Work task: The data below contains pictures, which are to be skipped; the lines starting at the line with "предложения для клиентов и повышает" and ending at the line with "Những muộn phiền" are to be output exactly, both ends included.

[Transcribed page contents]
┄┄┄┄┄┄

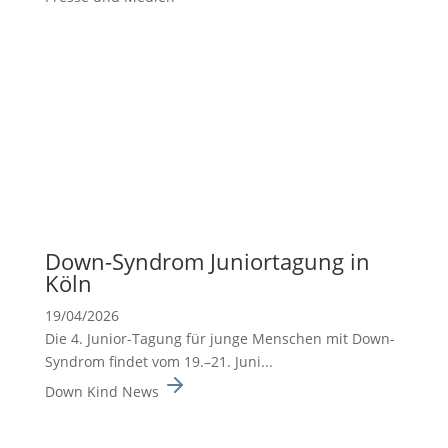
Down-Syndrom Junior­ta­gung in
Köln
19/04/2026
Die 4. Junior-Tagung für junge Menschen mit Down-
Syndrom findet vom 19.–21. Juni...
Down Kind News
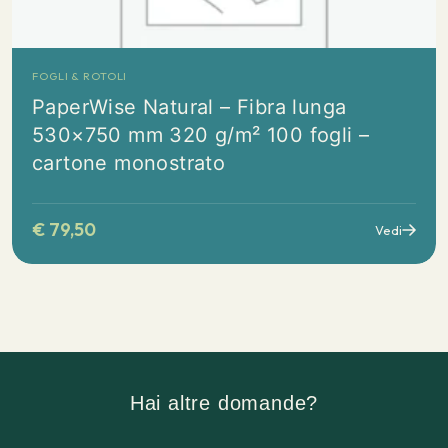
FOGLI & ROTOLI
PaperWise Natural – Fibra lunga
530×750 mm 320 g/m² 100 fogli –
cartone monostrato
€
79,50
Vedi
Hai altre domande?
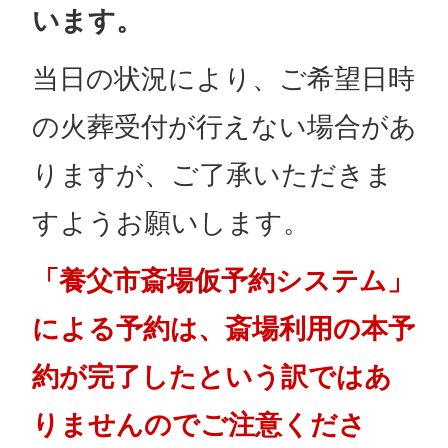
います。
当日の状況により、ご希望日時
の火葬受付が行えない場合があ
りますが、ご了承いただきま
すようお願いします。
「養父市斎場仮予約システム」
による予約は、斎場利用の本予
約が完了したという訳ではあ
りませんのでご注意くださ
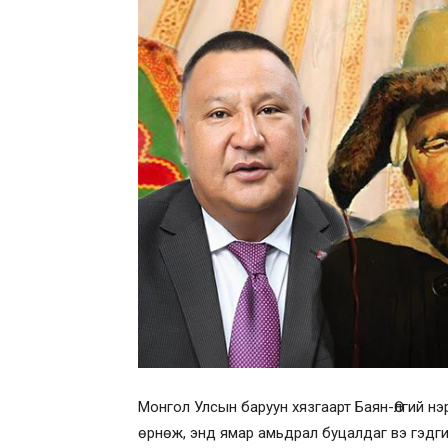
Монгол Улсын баруун хязгаарт Баян-Өлгий нэ
өрнөж, энд ямар амьдрал буцалдаг вэ гэдг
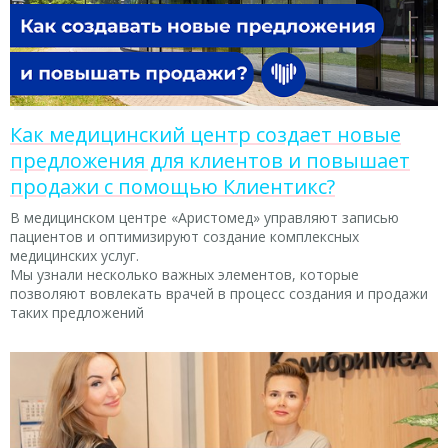
Как медицинский центр создает новые
предложения для клиентов и повышает
продажи с помощью Клиентикс?
В медицинском центре «Аристомед» управляют записью
пациентов и оптимизируют создание комплексных
медицинских услуг.
Мы узнали несколько важных элементов, которые
позволяют вовлекать врачей в процесс создания и продажи
таких предложений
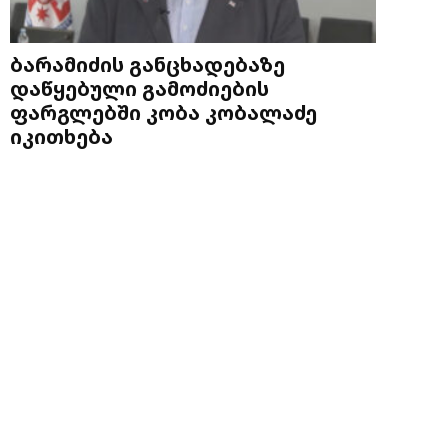
ბარამიძის განცხადებაზე
დაწყებული გამოძიების
ფარგლებში კობა კობალაძე
იკითხება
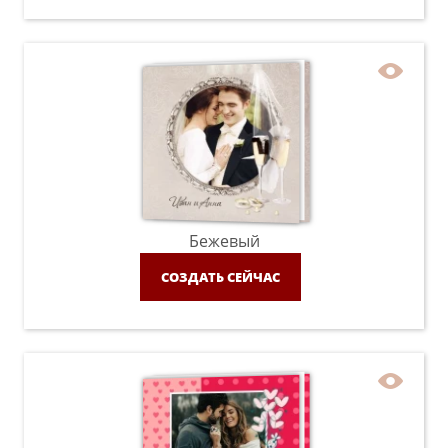
Бежевый
СОЗДАТЬ СЕЙЧАС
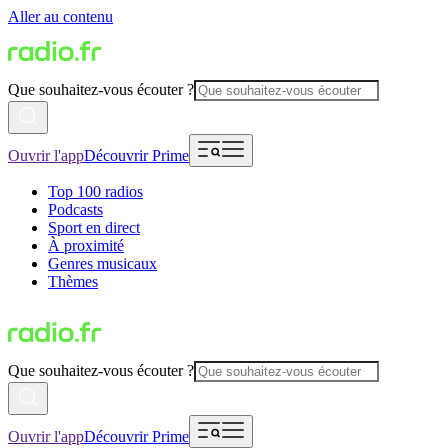
Aller au contenu
Que souhaitez-vous écouter ?
Ouvrir l'app
Découvrir Prime
Top 100 radios
Podcasts
Sport en direct
À proximité
Genres musicaux
Thèmes
Que souhaitez-vous écouter ?
Ouvrir l'app
Découvrir Prime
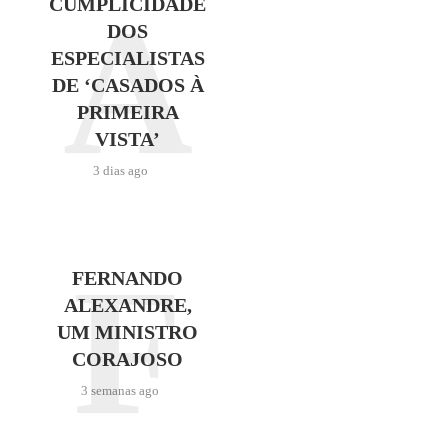
A
CUMPLICIDADE
DOS
ESPECIALISTAS
DE ‘CASADOS À
PRIMEIRA
VISTA’
3 dias ago
F
FERNANDO
ALEXANDRE,
UM MINISTRO
CORAJOSO
3 semanas ago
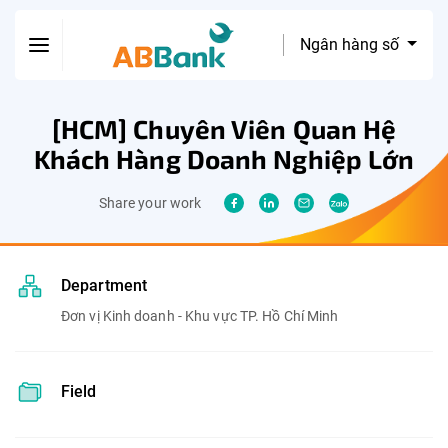
Ngân hàng số
[HCM] Chuyên Viên Quan Hệ
Khách Hàng Doanh Nghiệp Lớn
Share your work
Department
Đơn vị Kinh doanh - Khu vực TP. Hồ Chí Minh
Field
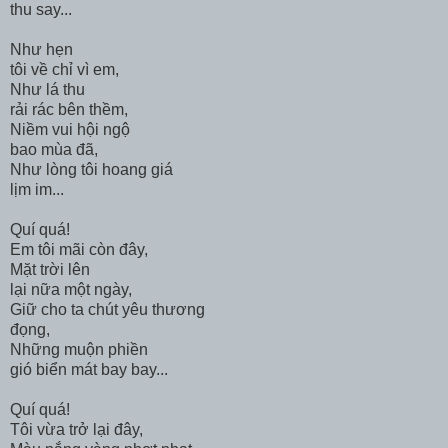
thu say...
Như hẹn
tôi về chỉ vì em,
Như lá thu
rải rác bên thềm,
Niềm vui hội ngộ
bao mùa đã,
Như lòng tôi hoang giá
lịm im...
Quí quá!
Em tôi mãi còn đây,
Mặt trời lên
lại nữa một ngày,
Giữ cho ta chút yêu thương
đọng,
Những muộn phiền
gió biển mát bay bay...
Quí quá!
Tôi vừa trở lại đây,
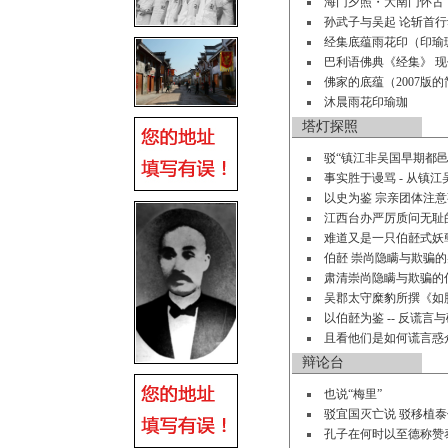
海门夕照・大南门怀古
孙武子与吴起 论斩首行
经集底蕴雨花印（印瑜
巴利语佛典《经集》 
佛家的底蕴（2007版
沐晨雨花印瑜珈
塔灯探照
驳“镇江非吴国早期都
事实胜于谩骂 - 从镇
以史为鉴 宗亲团体注
江西台办严厉质问无耻
难道又是一只伯噽式妖
伯噽 崇尚隐瞒与欺骗
肃清崇尚隐瞒与欺骗的
吴郡太守糜豹所撰《如
以伯噽为鉴 -- 反谎
且看他们是如何谎言惑
辩论台
也说“梅里”
驳宜国灭亡说 驳移植
孔子在何时以至德称赞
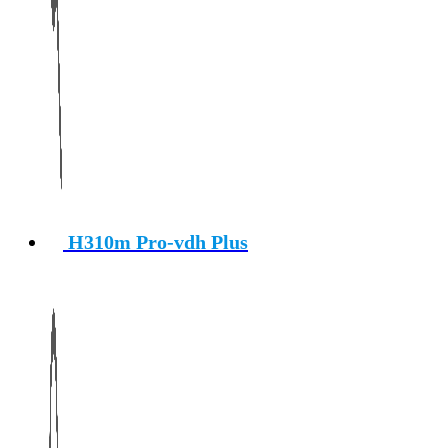
H310m Pro-vdh Plus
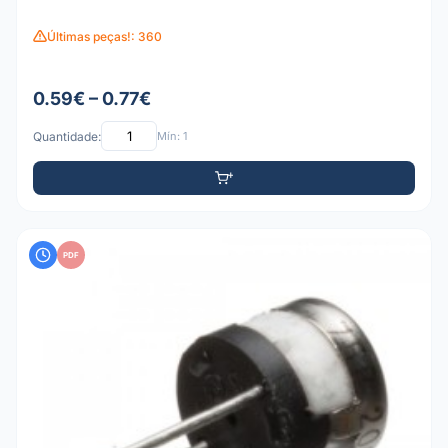
Últimas peças!: 360
0.59€ – 0.77€
Quantidade:
Mín: 1
PDF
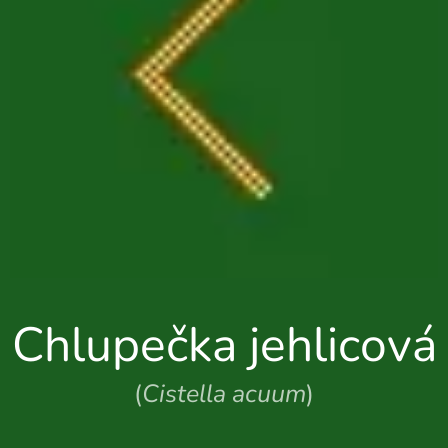
Chlupečka jehlicová
(
Cistella acuum
)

┄┄┄┄┄┄

Answer area:
предложения для клиентов и повышает
продажи с помощью Клиентикс?
В медицинском центре «Аристомед» управляют записью
пациентов и оптимизируют создание комплексных
медицинских услуг.
Мы узнали несколько важных элементов, которые
позволяют вовлекать врачей в процесс создания и продажи
таких предложений
ბარამიძის განცხადებაზე
დაწყებული გამოძიების
ფარგლებში კობა კობალაძე
იკითხება
Бежевый
СОЗДАТЬ СЕЙЧАС
Aller au contenu
Que souhaitez-vous écouter ?
Ouvrir l'app
Découvrir Prime
Top 100 radios
Podcasts
Sport en direct
À proximité
Genres musicaux
Thèmes
Que souhaitez-vous écouter ?
Ouvrir l'app
Découvrir Prime
A
CUMPLICIDADE
DOS
ESPECIALISTAS
DE ‘CASADOS À
PRIMEIRA
VISTA’
3 dias ago
F
FERNANDO
ALEXANDRE,
UM MINISTRO
CORAJOSO
3 semanas ago
Ngân hàng số
[HCM] Chuyên Viên Quan Hệ
Khách Hàng Doanh Nghiệp Lớn
Share your work
Department
Đơn vị Kinh doanh - Khu vực TP. Hồ Chí Minh
Field
thu say...
Như hẹn
tôi về chỉ vì em,
Như lá thu
rải rác bên thềm,
Niềm vui hội ngộ
bao mùa đã,
Như lòng tôi hoang giá
lịm im...
Quí quá!
Em tôi mãi còn đây,
Mặt trời lên
lại nữa một ngày,
Giữ cho ta chút yêu thương
đọng,
Những muộn phiền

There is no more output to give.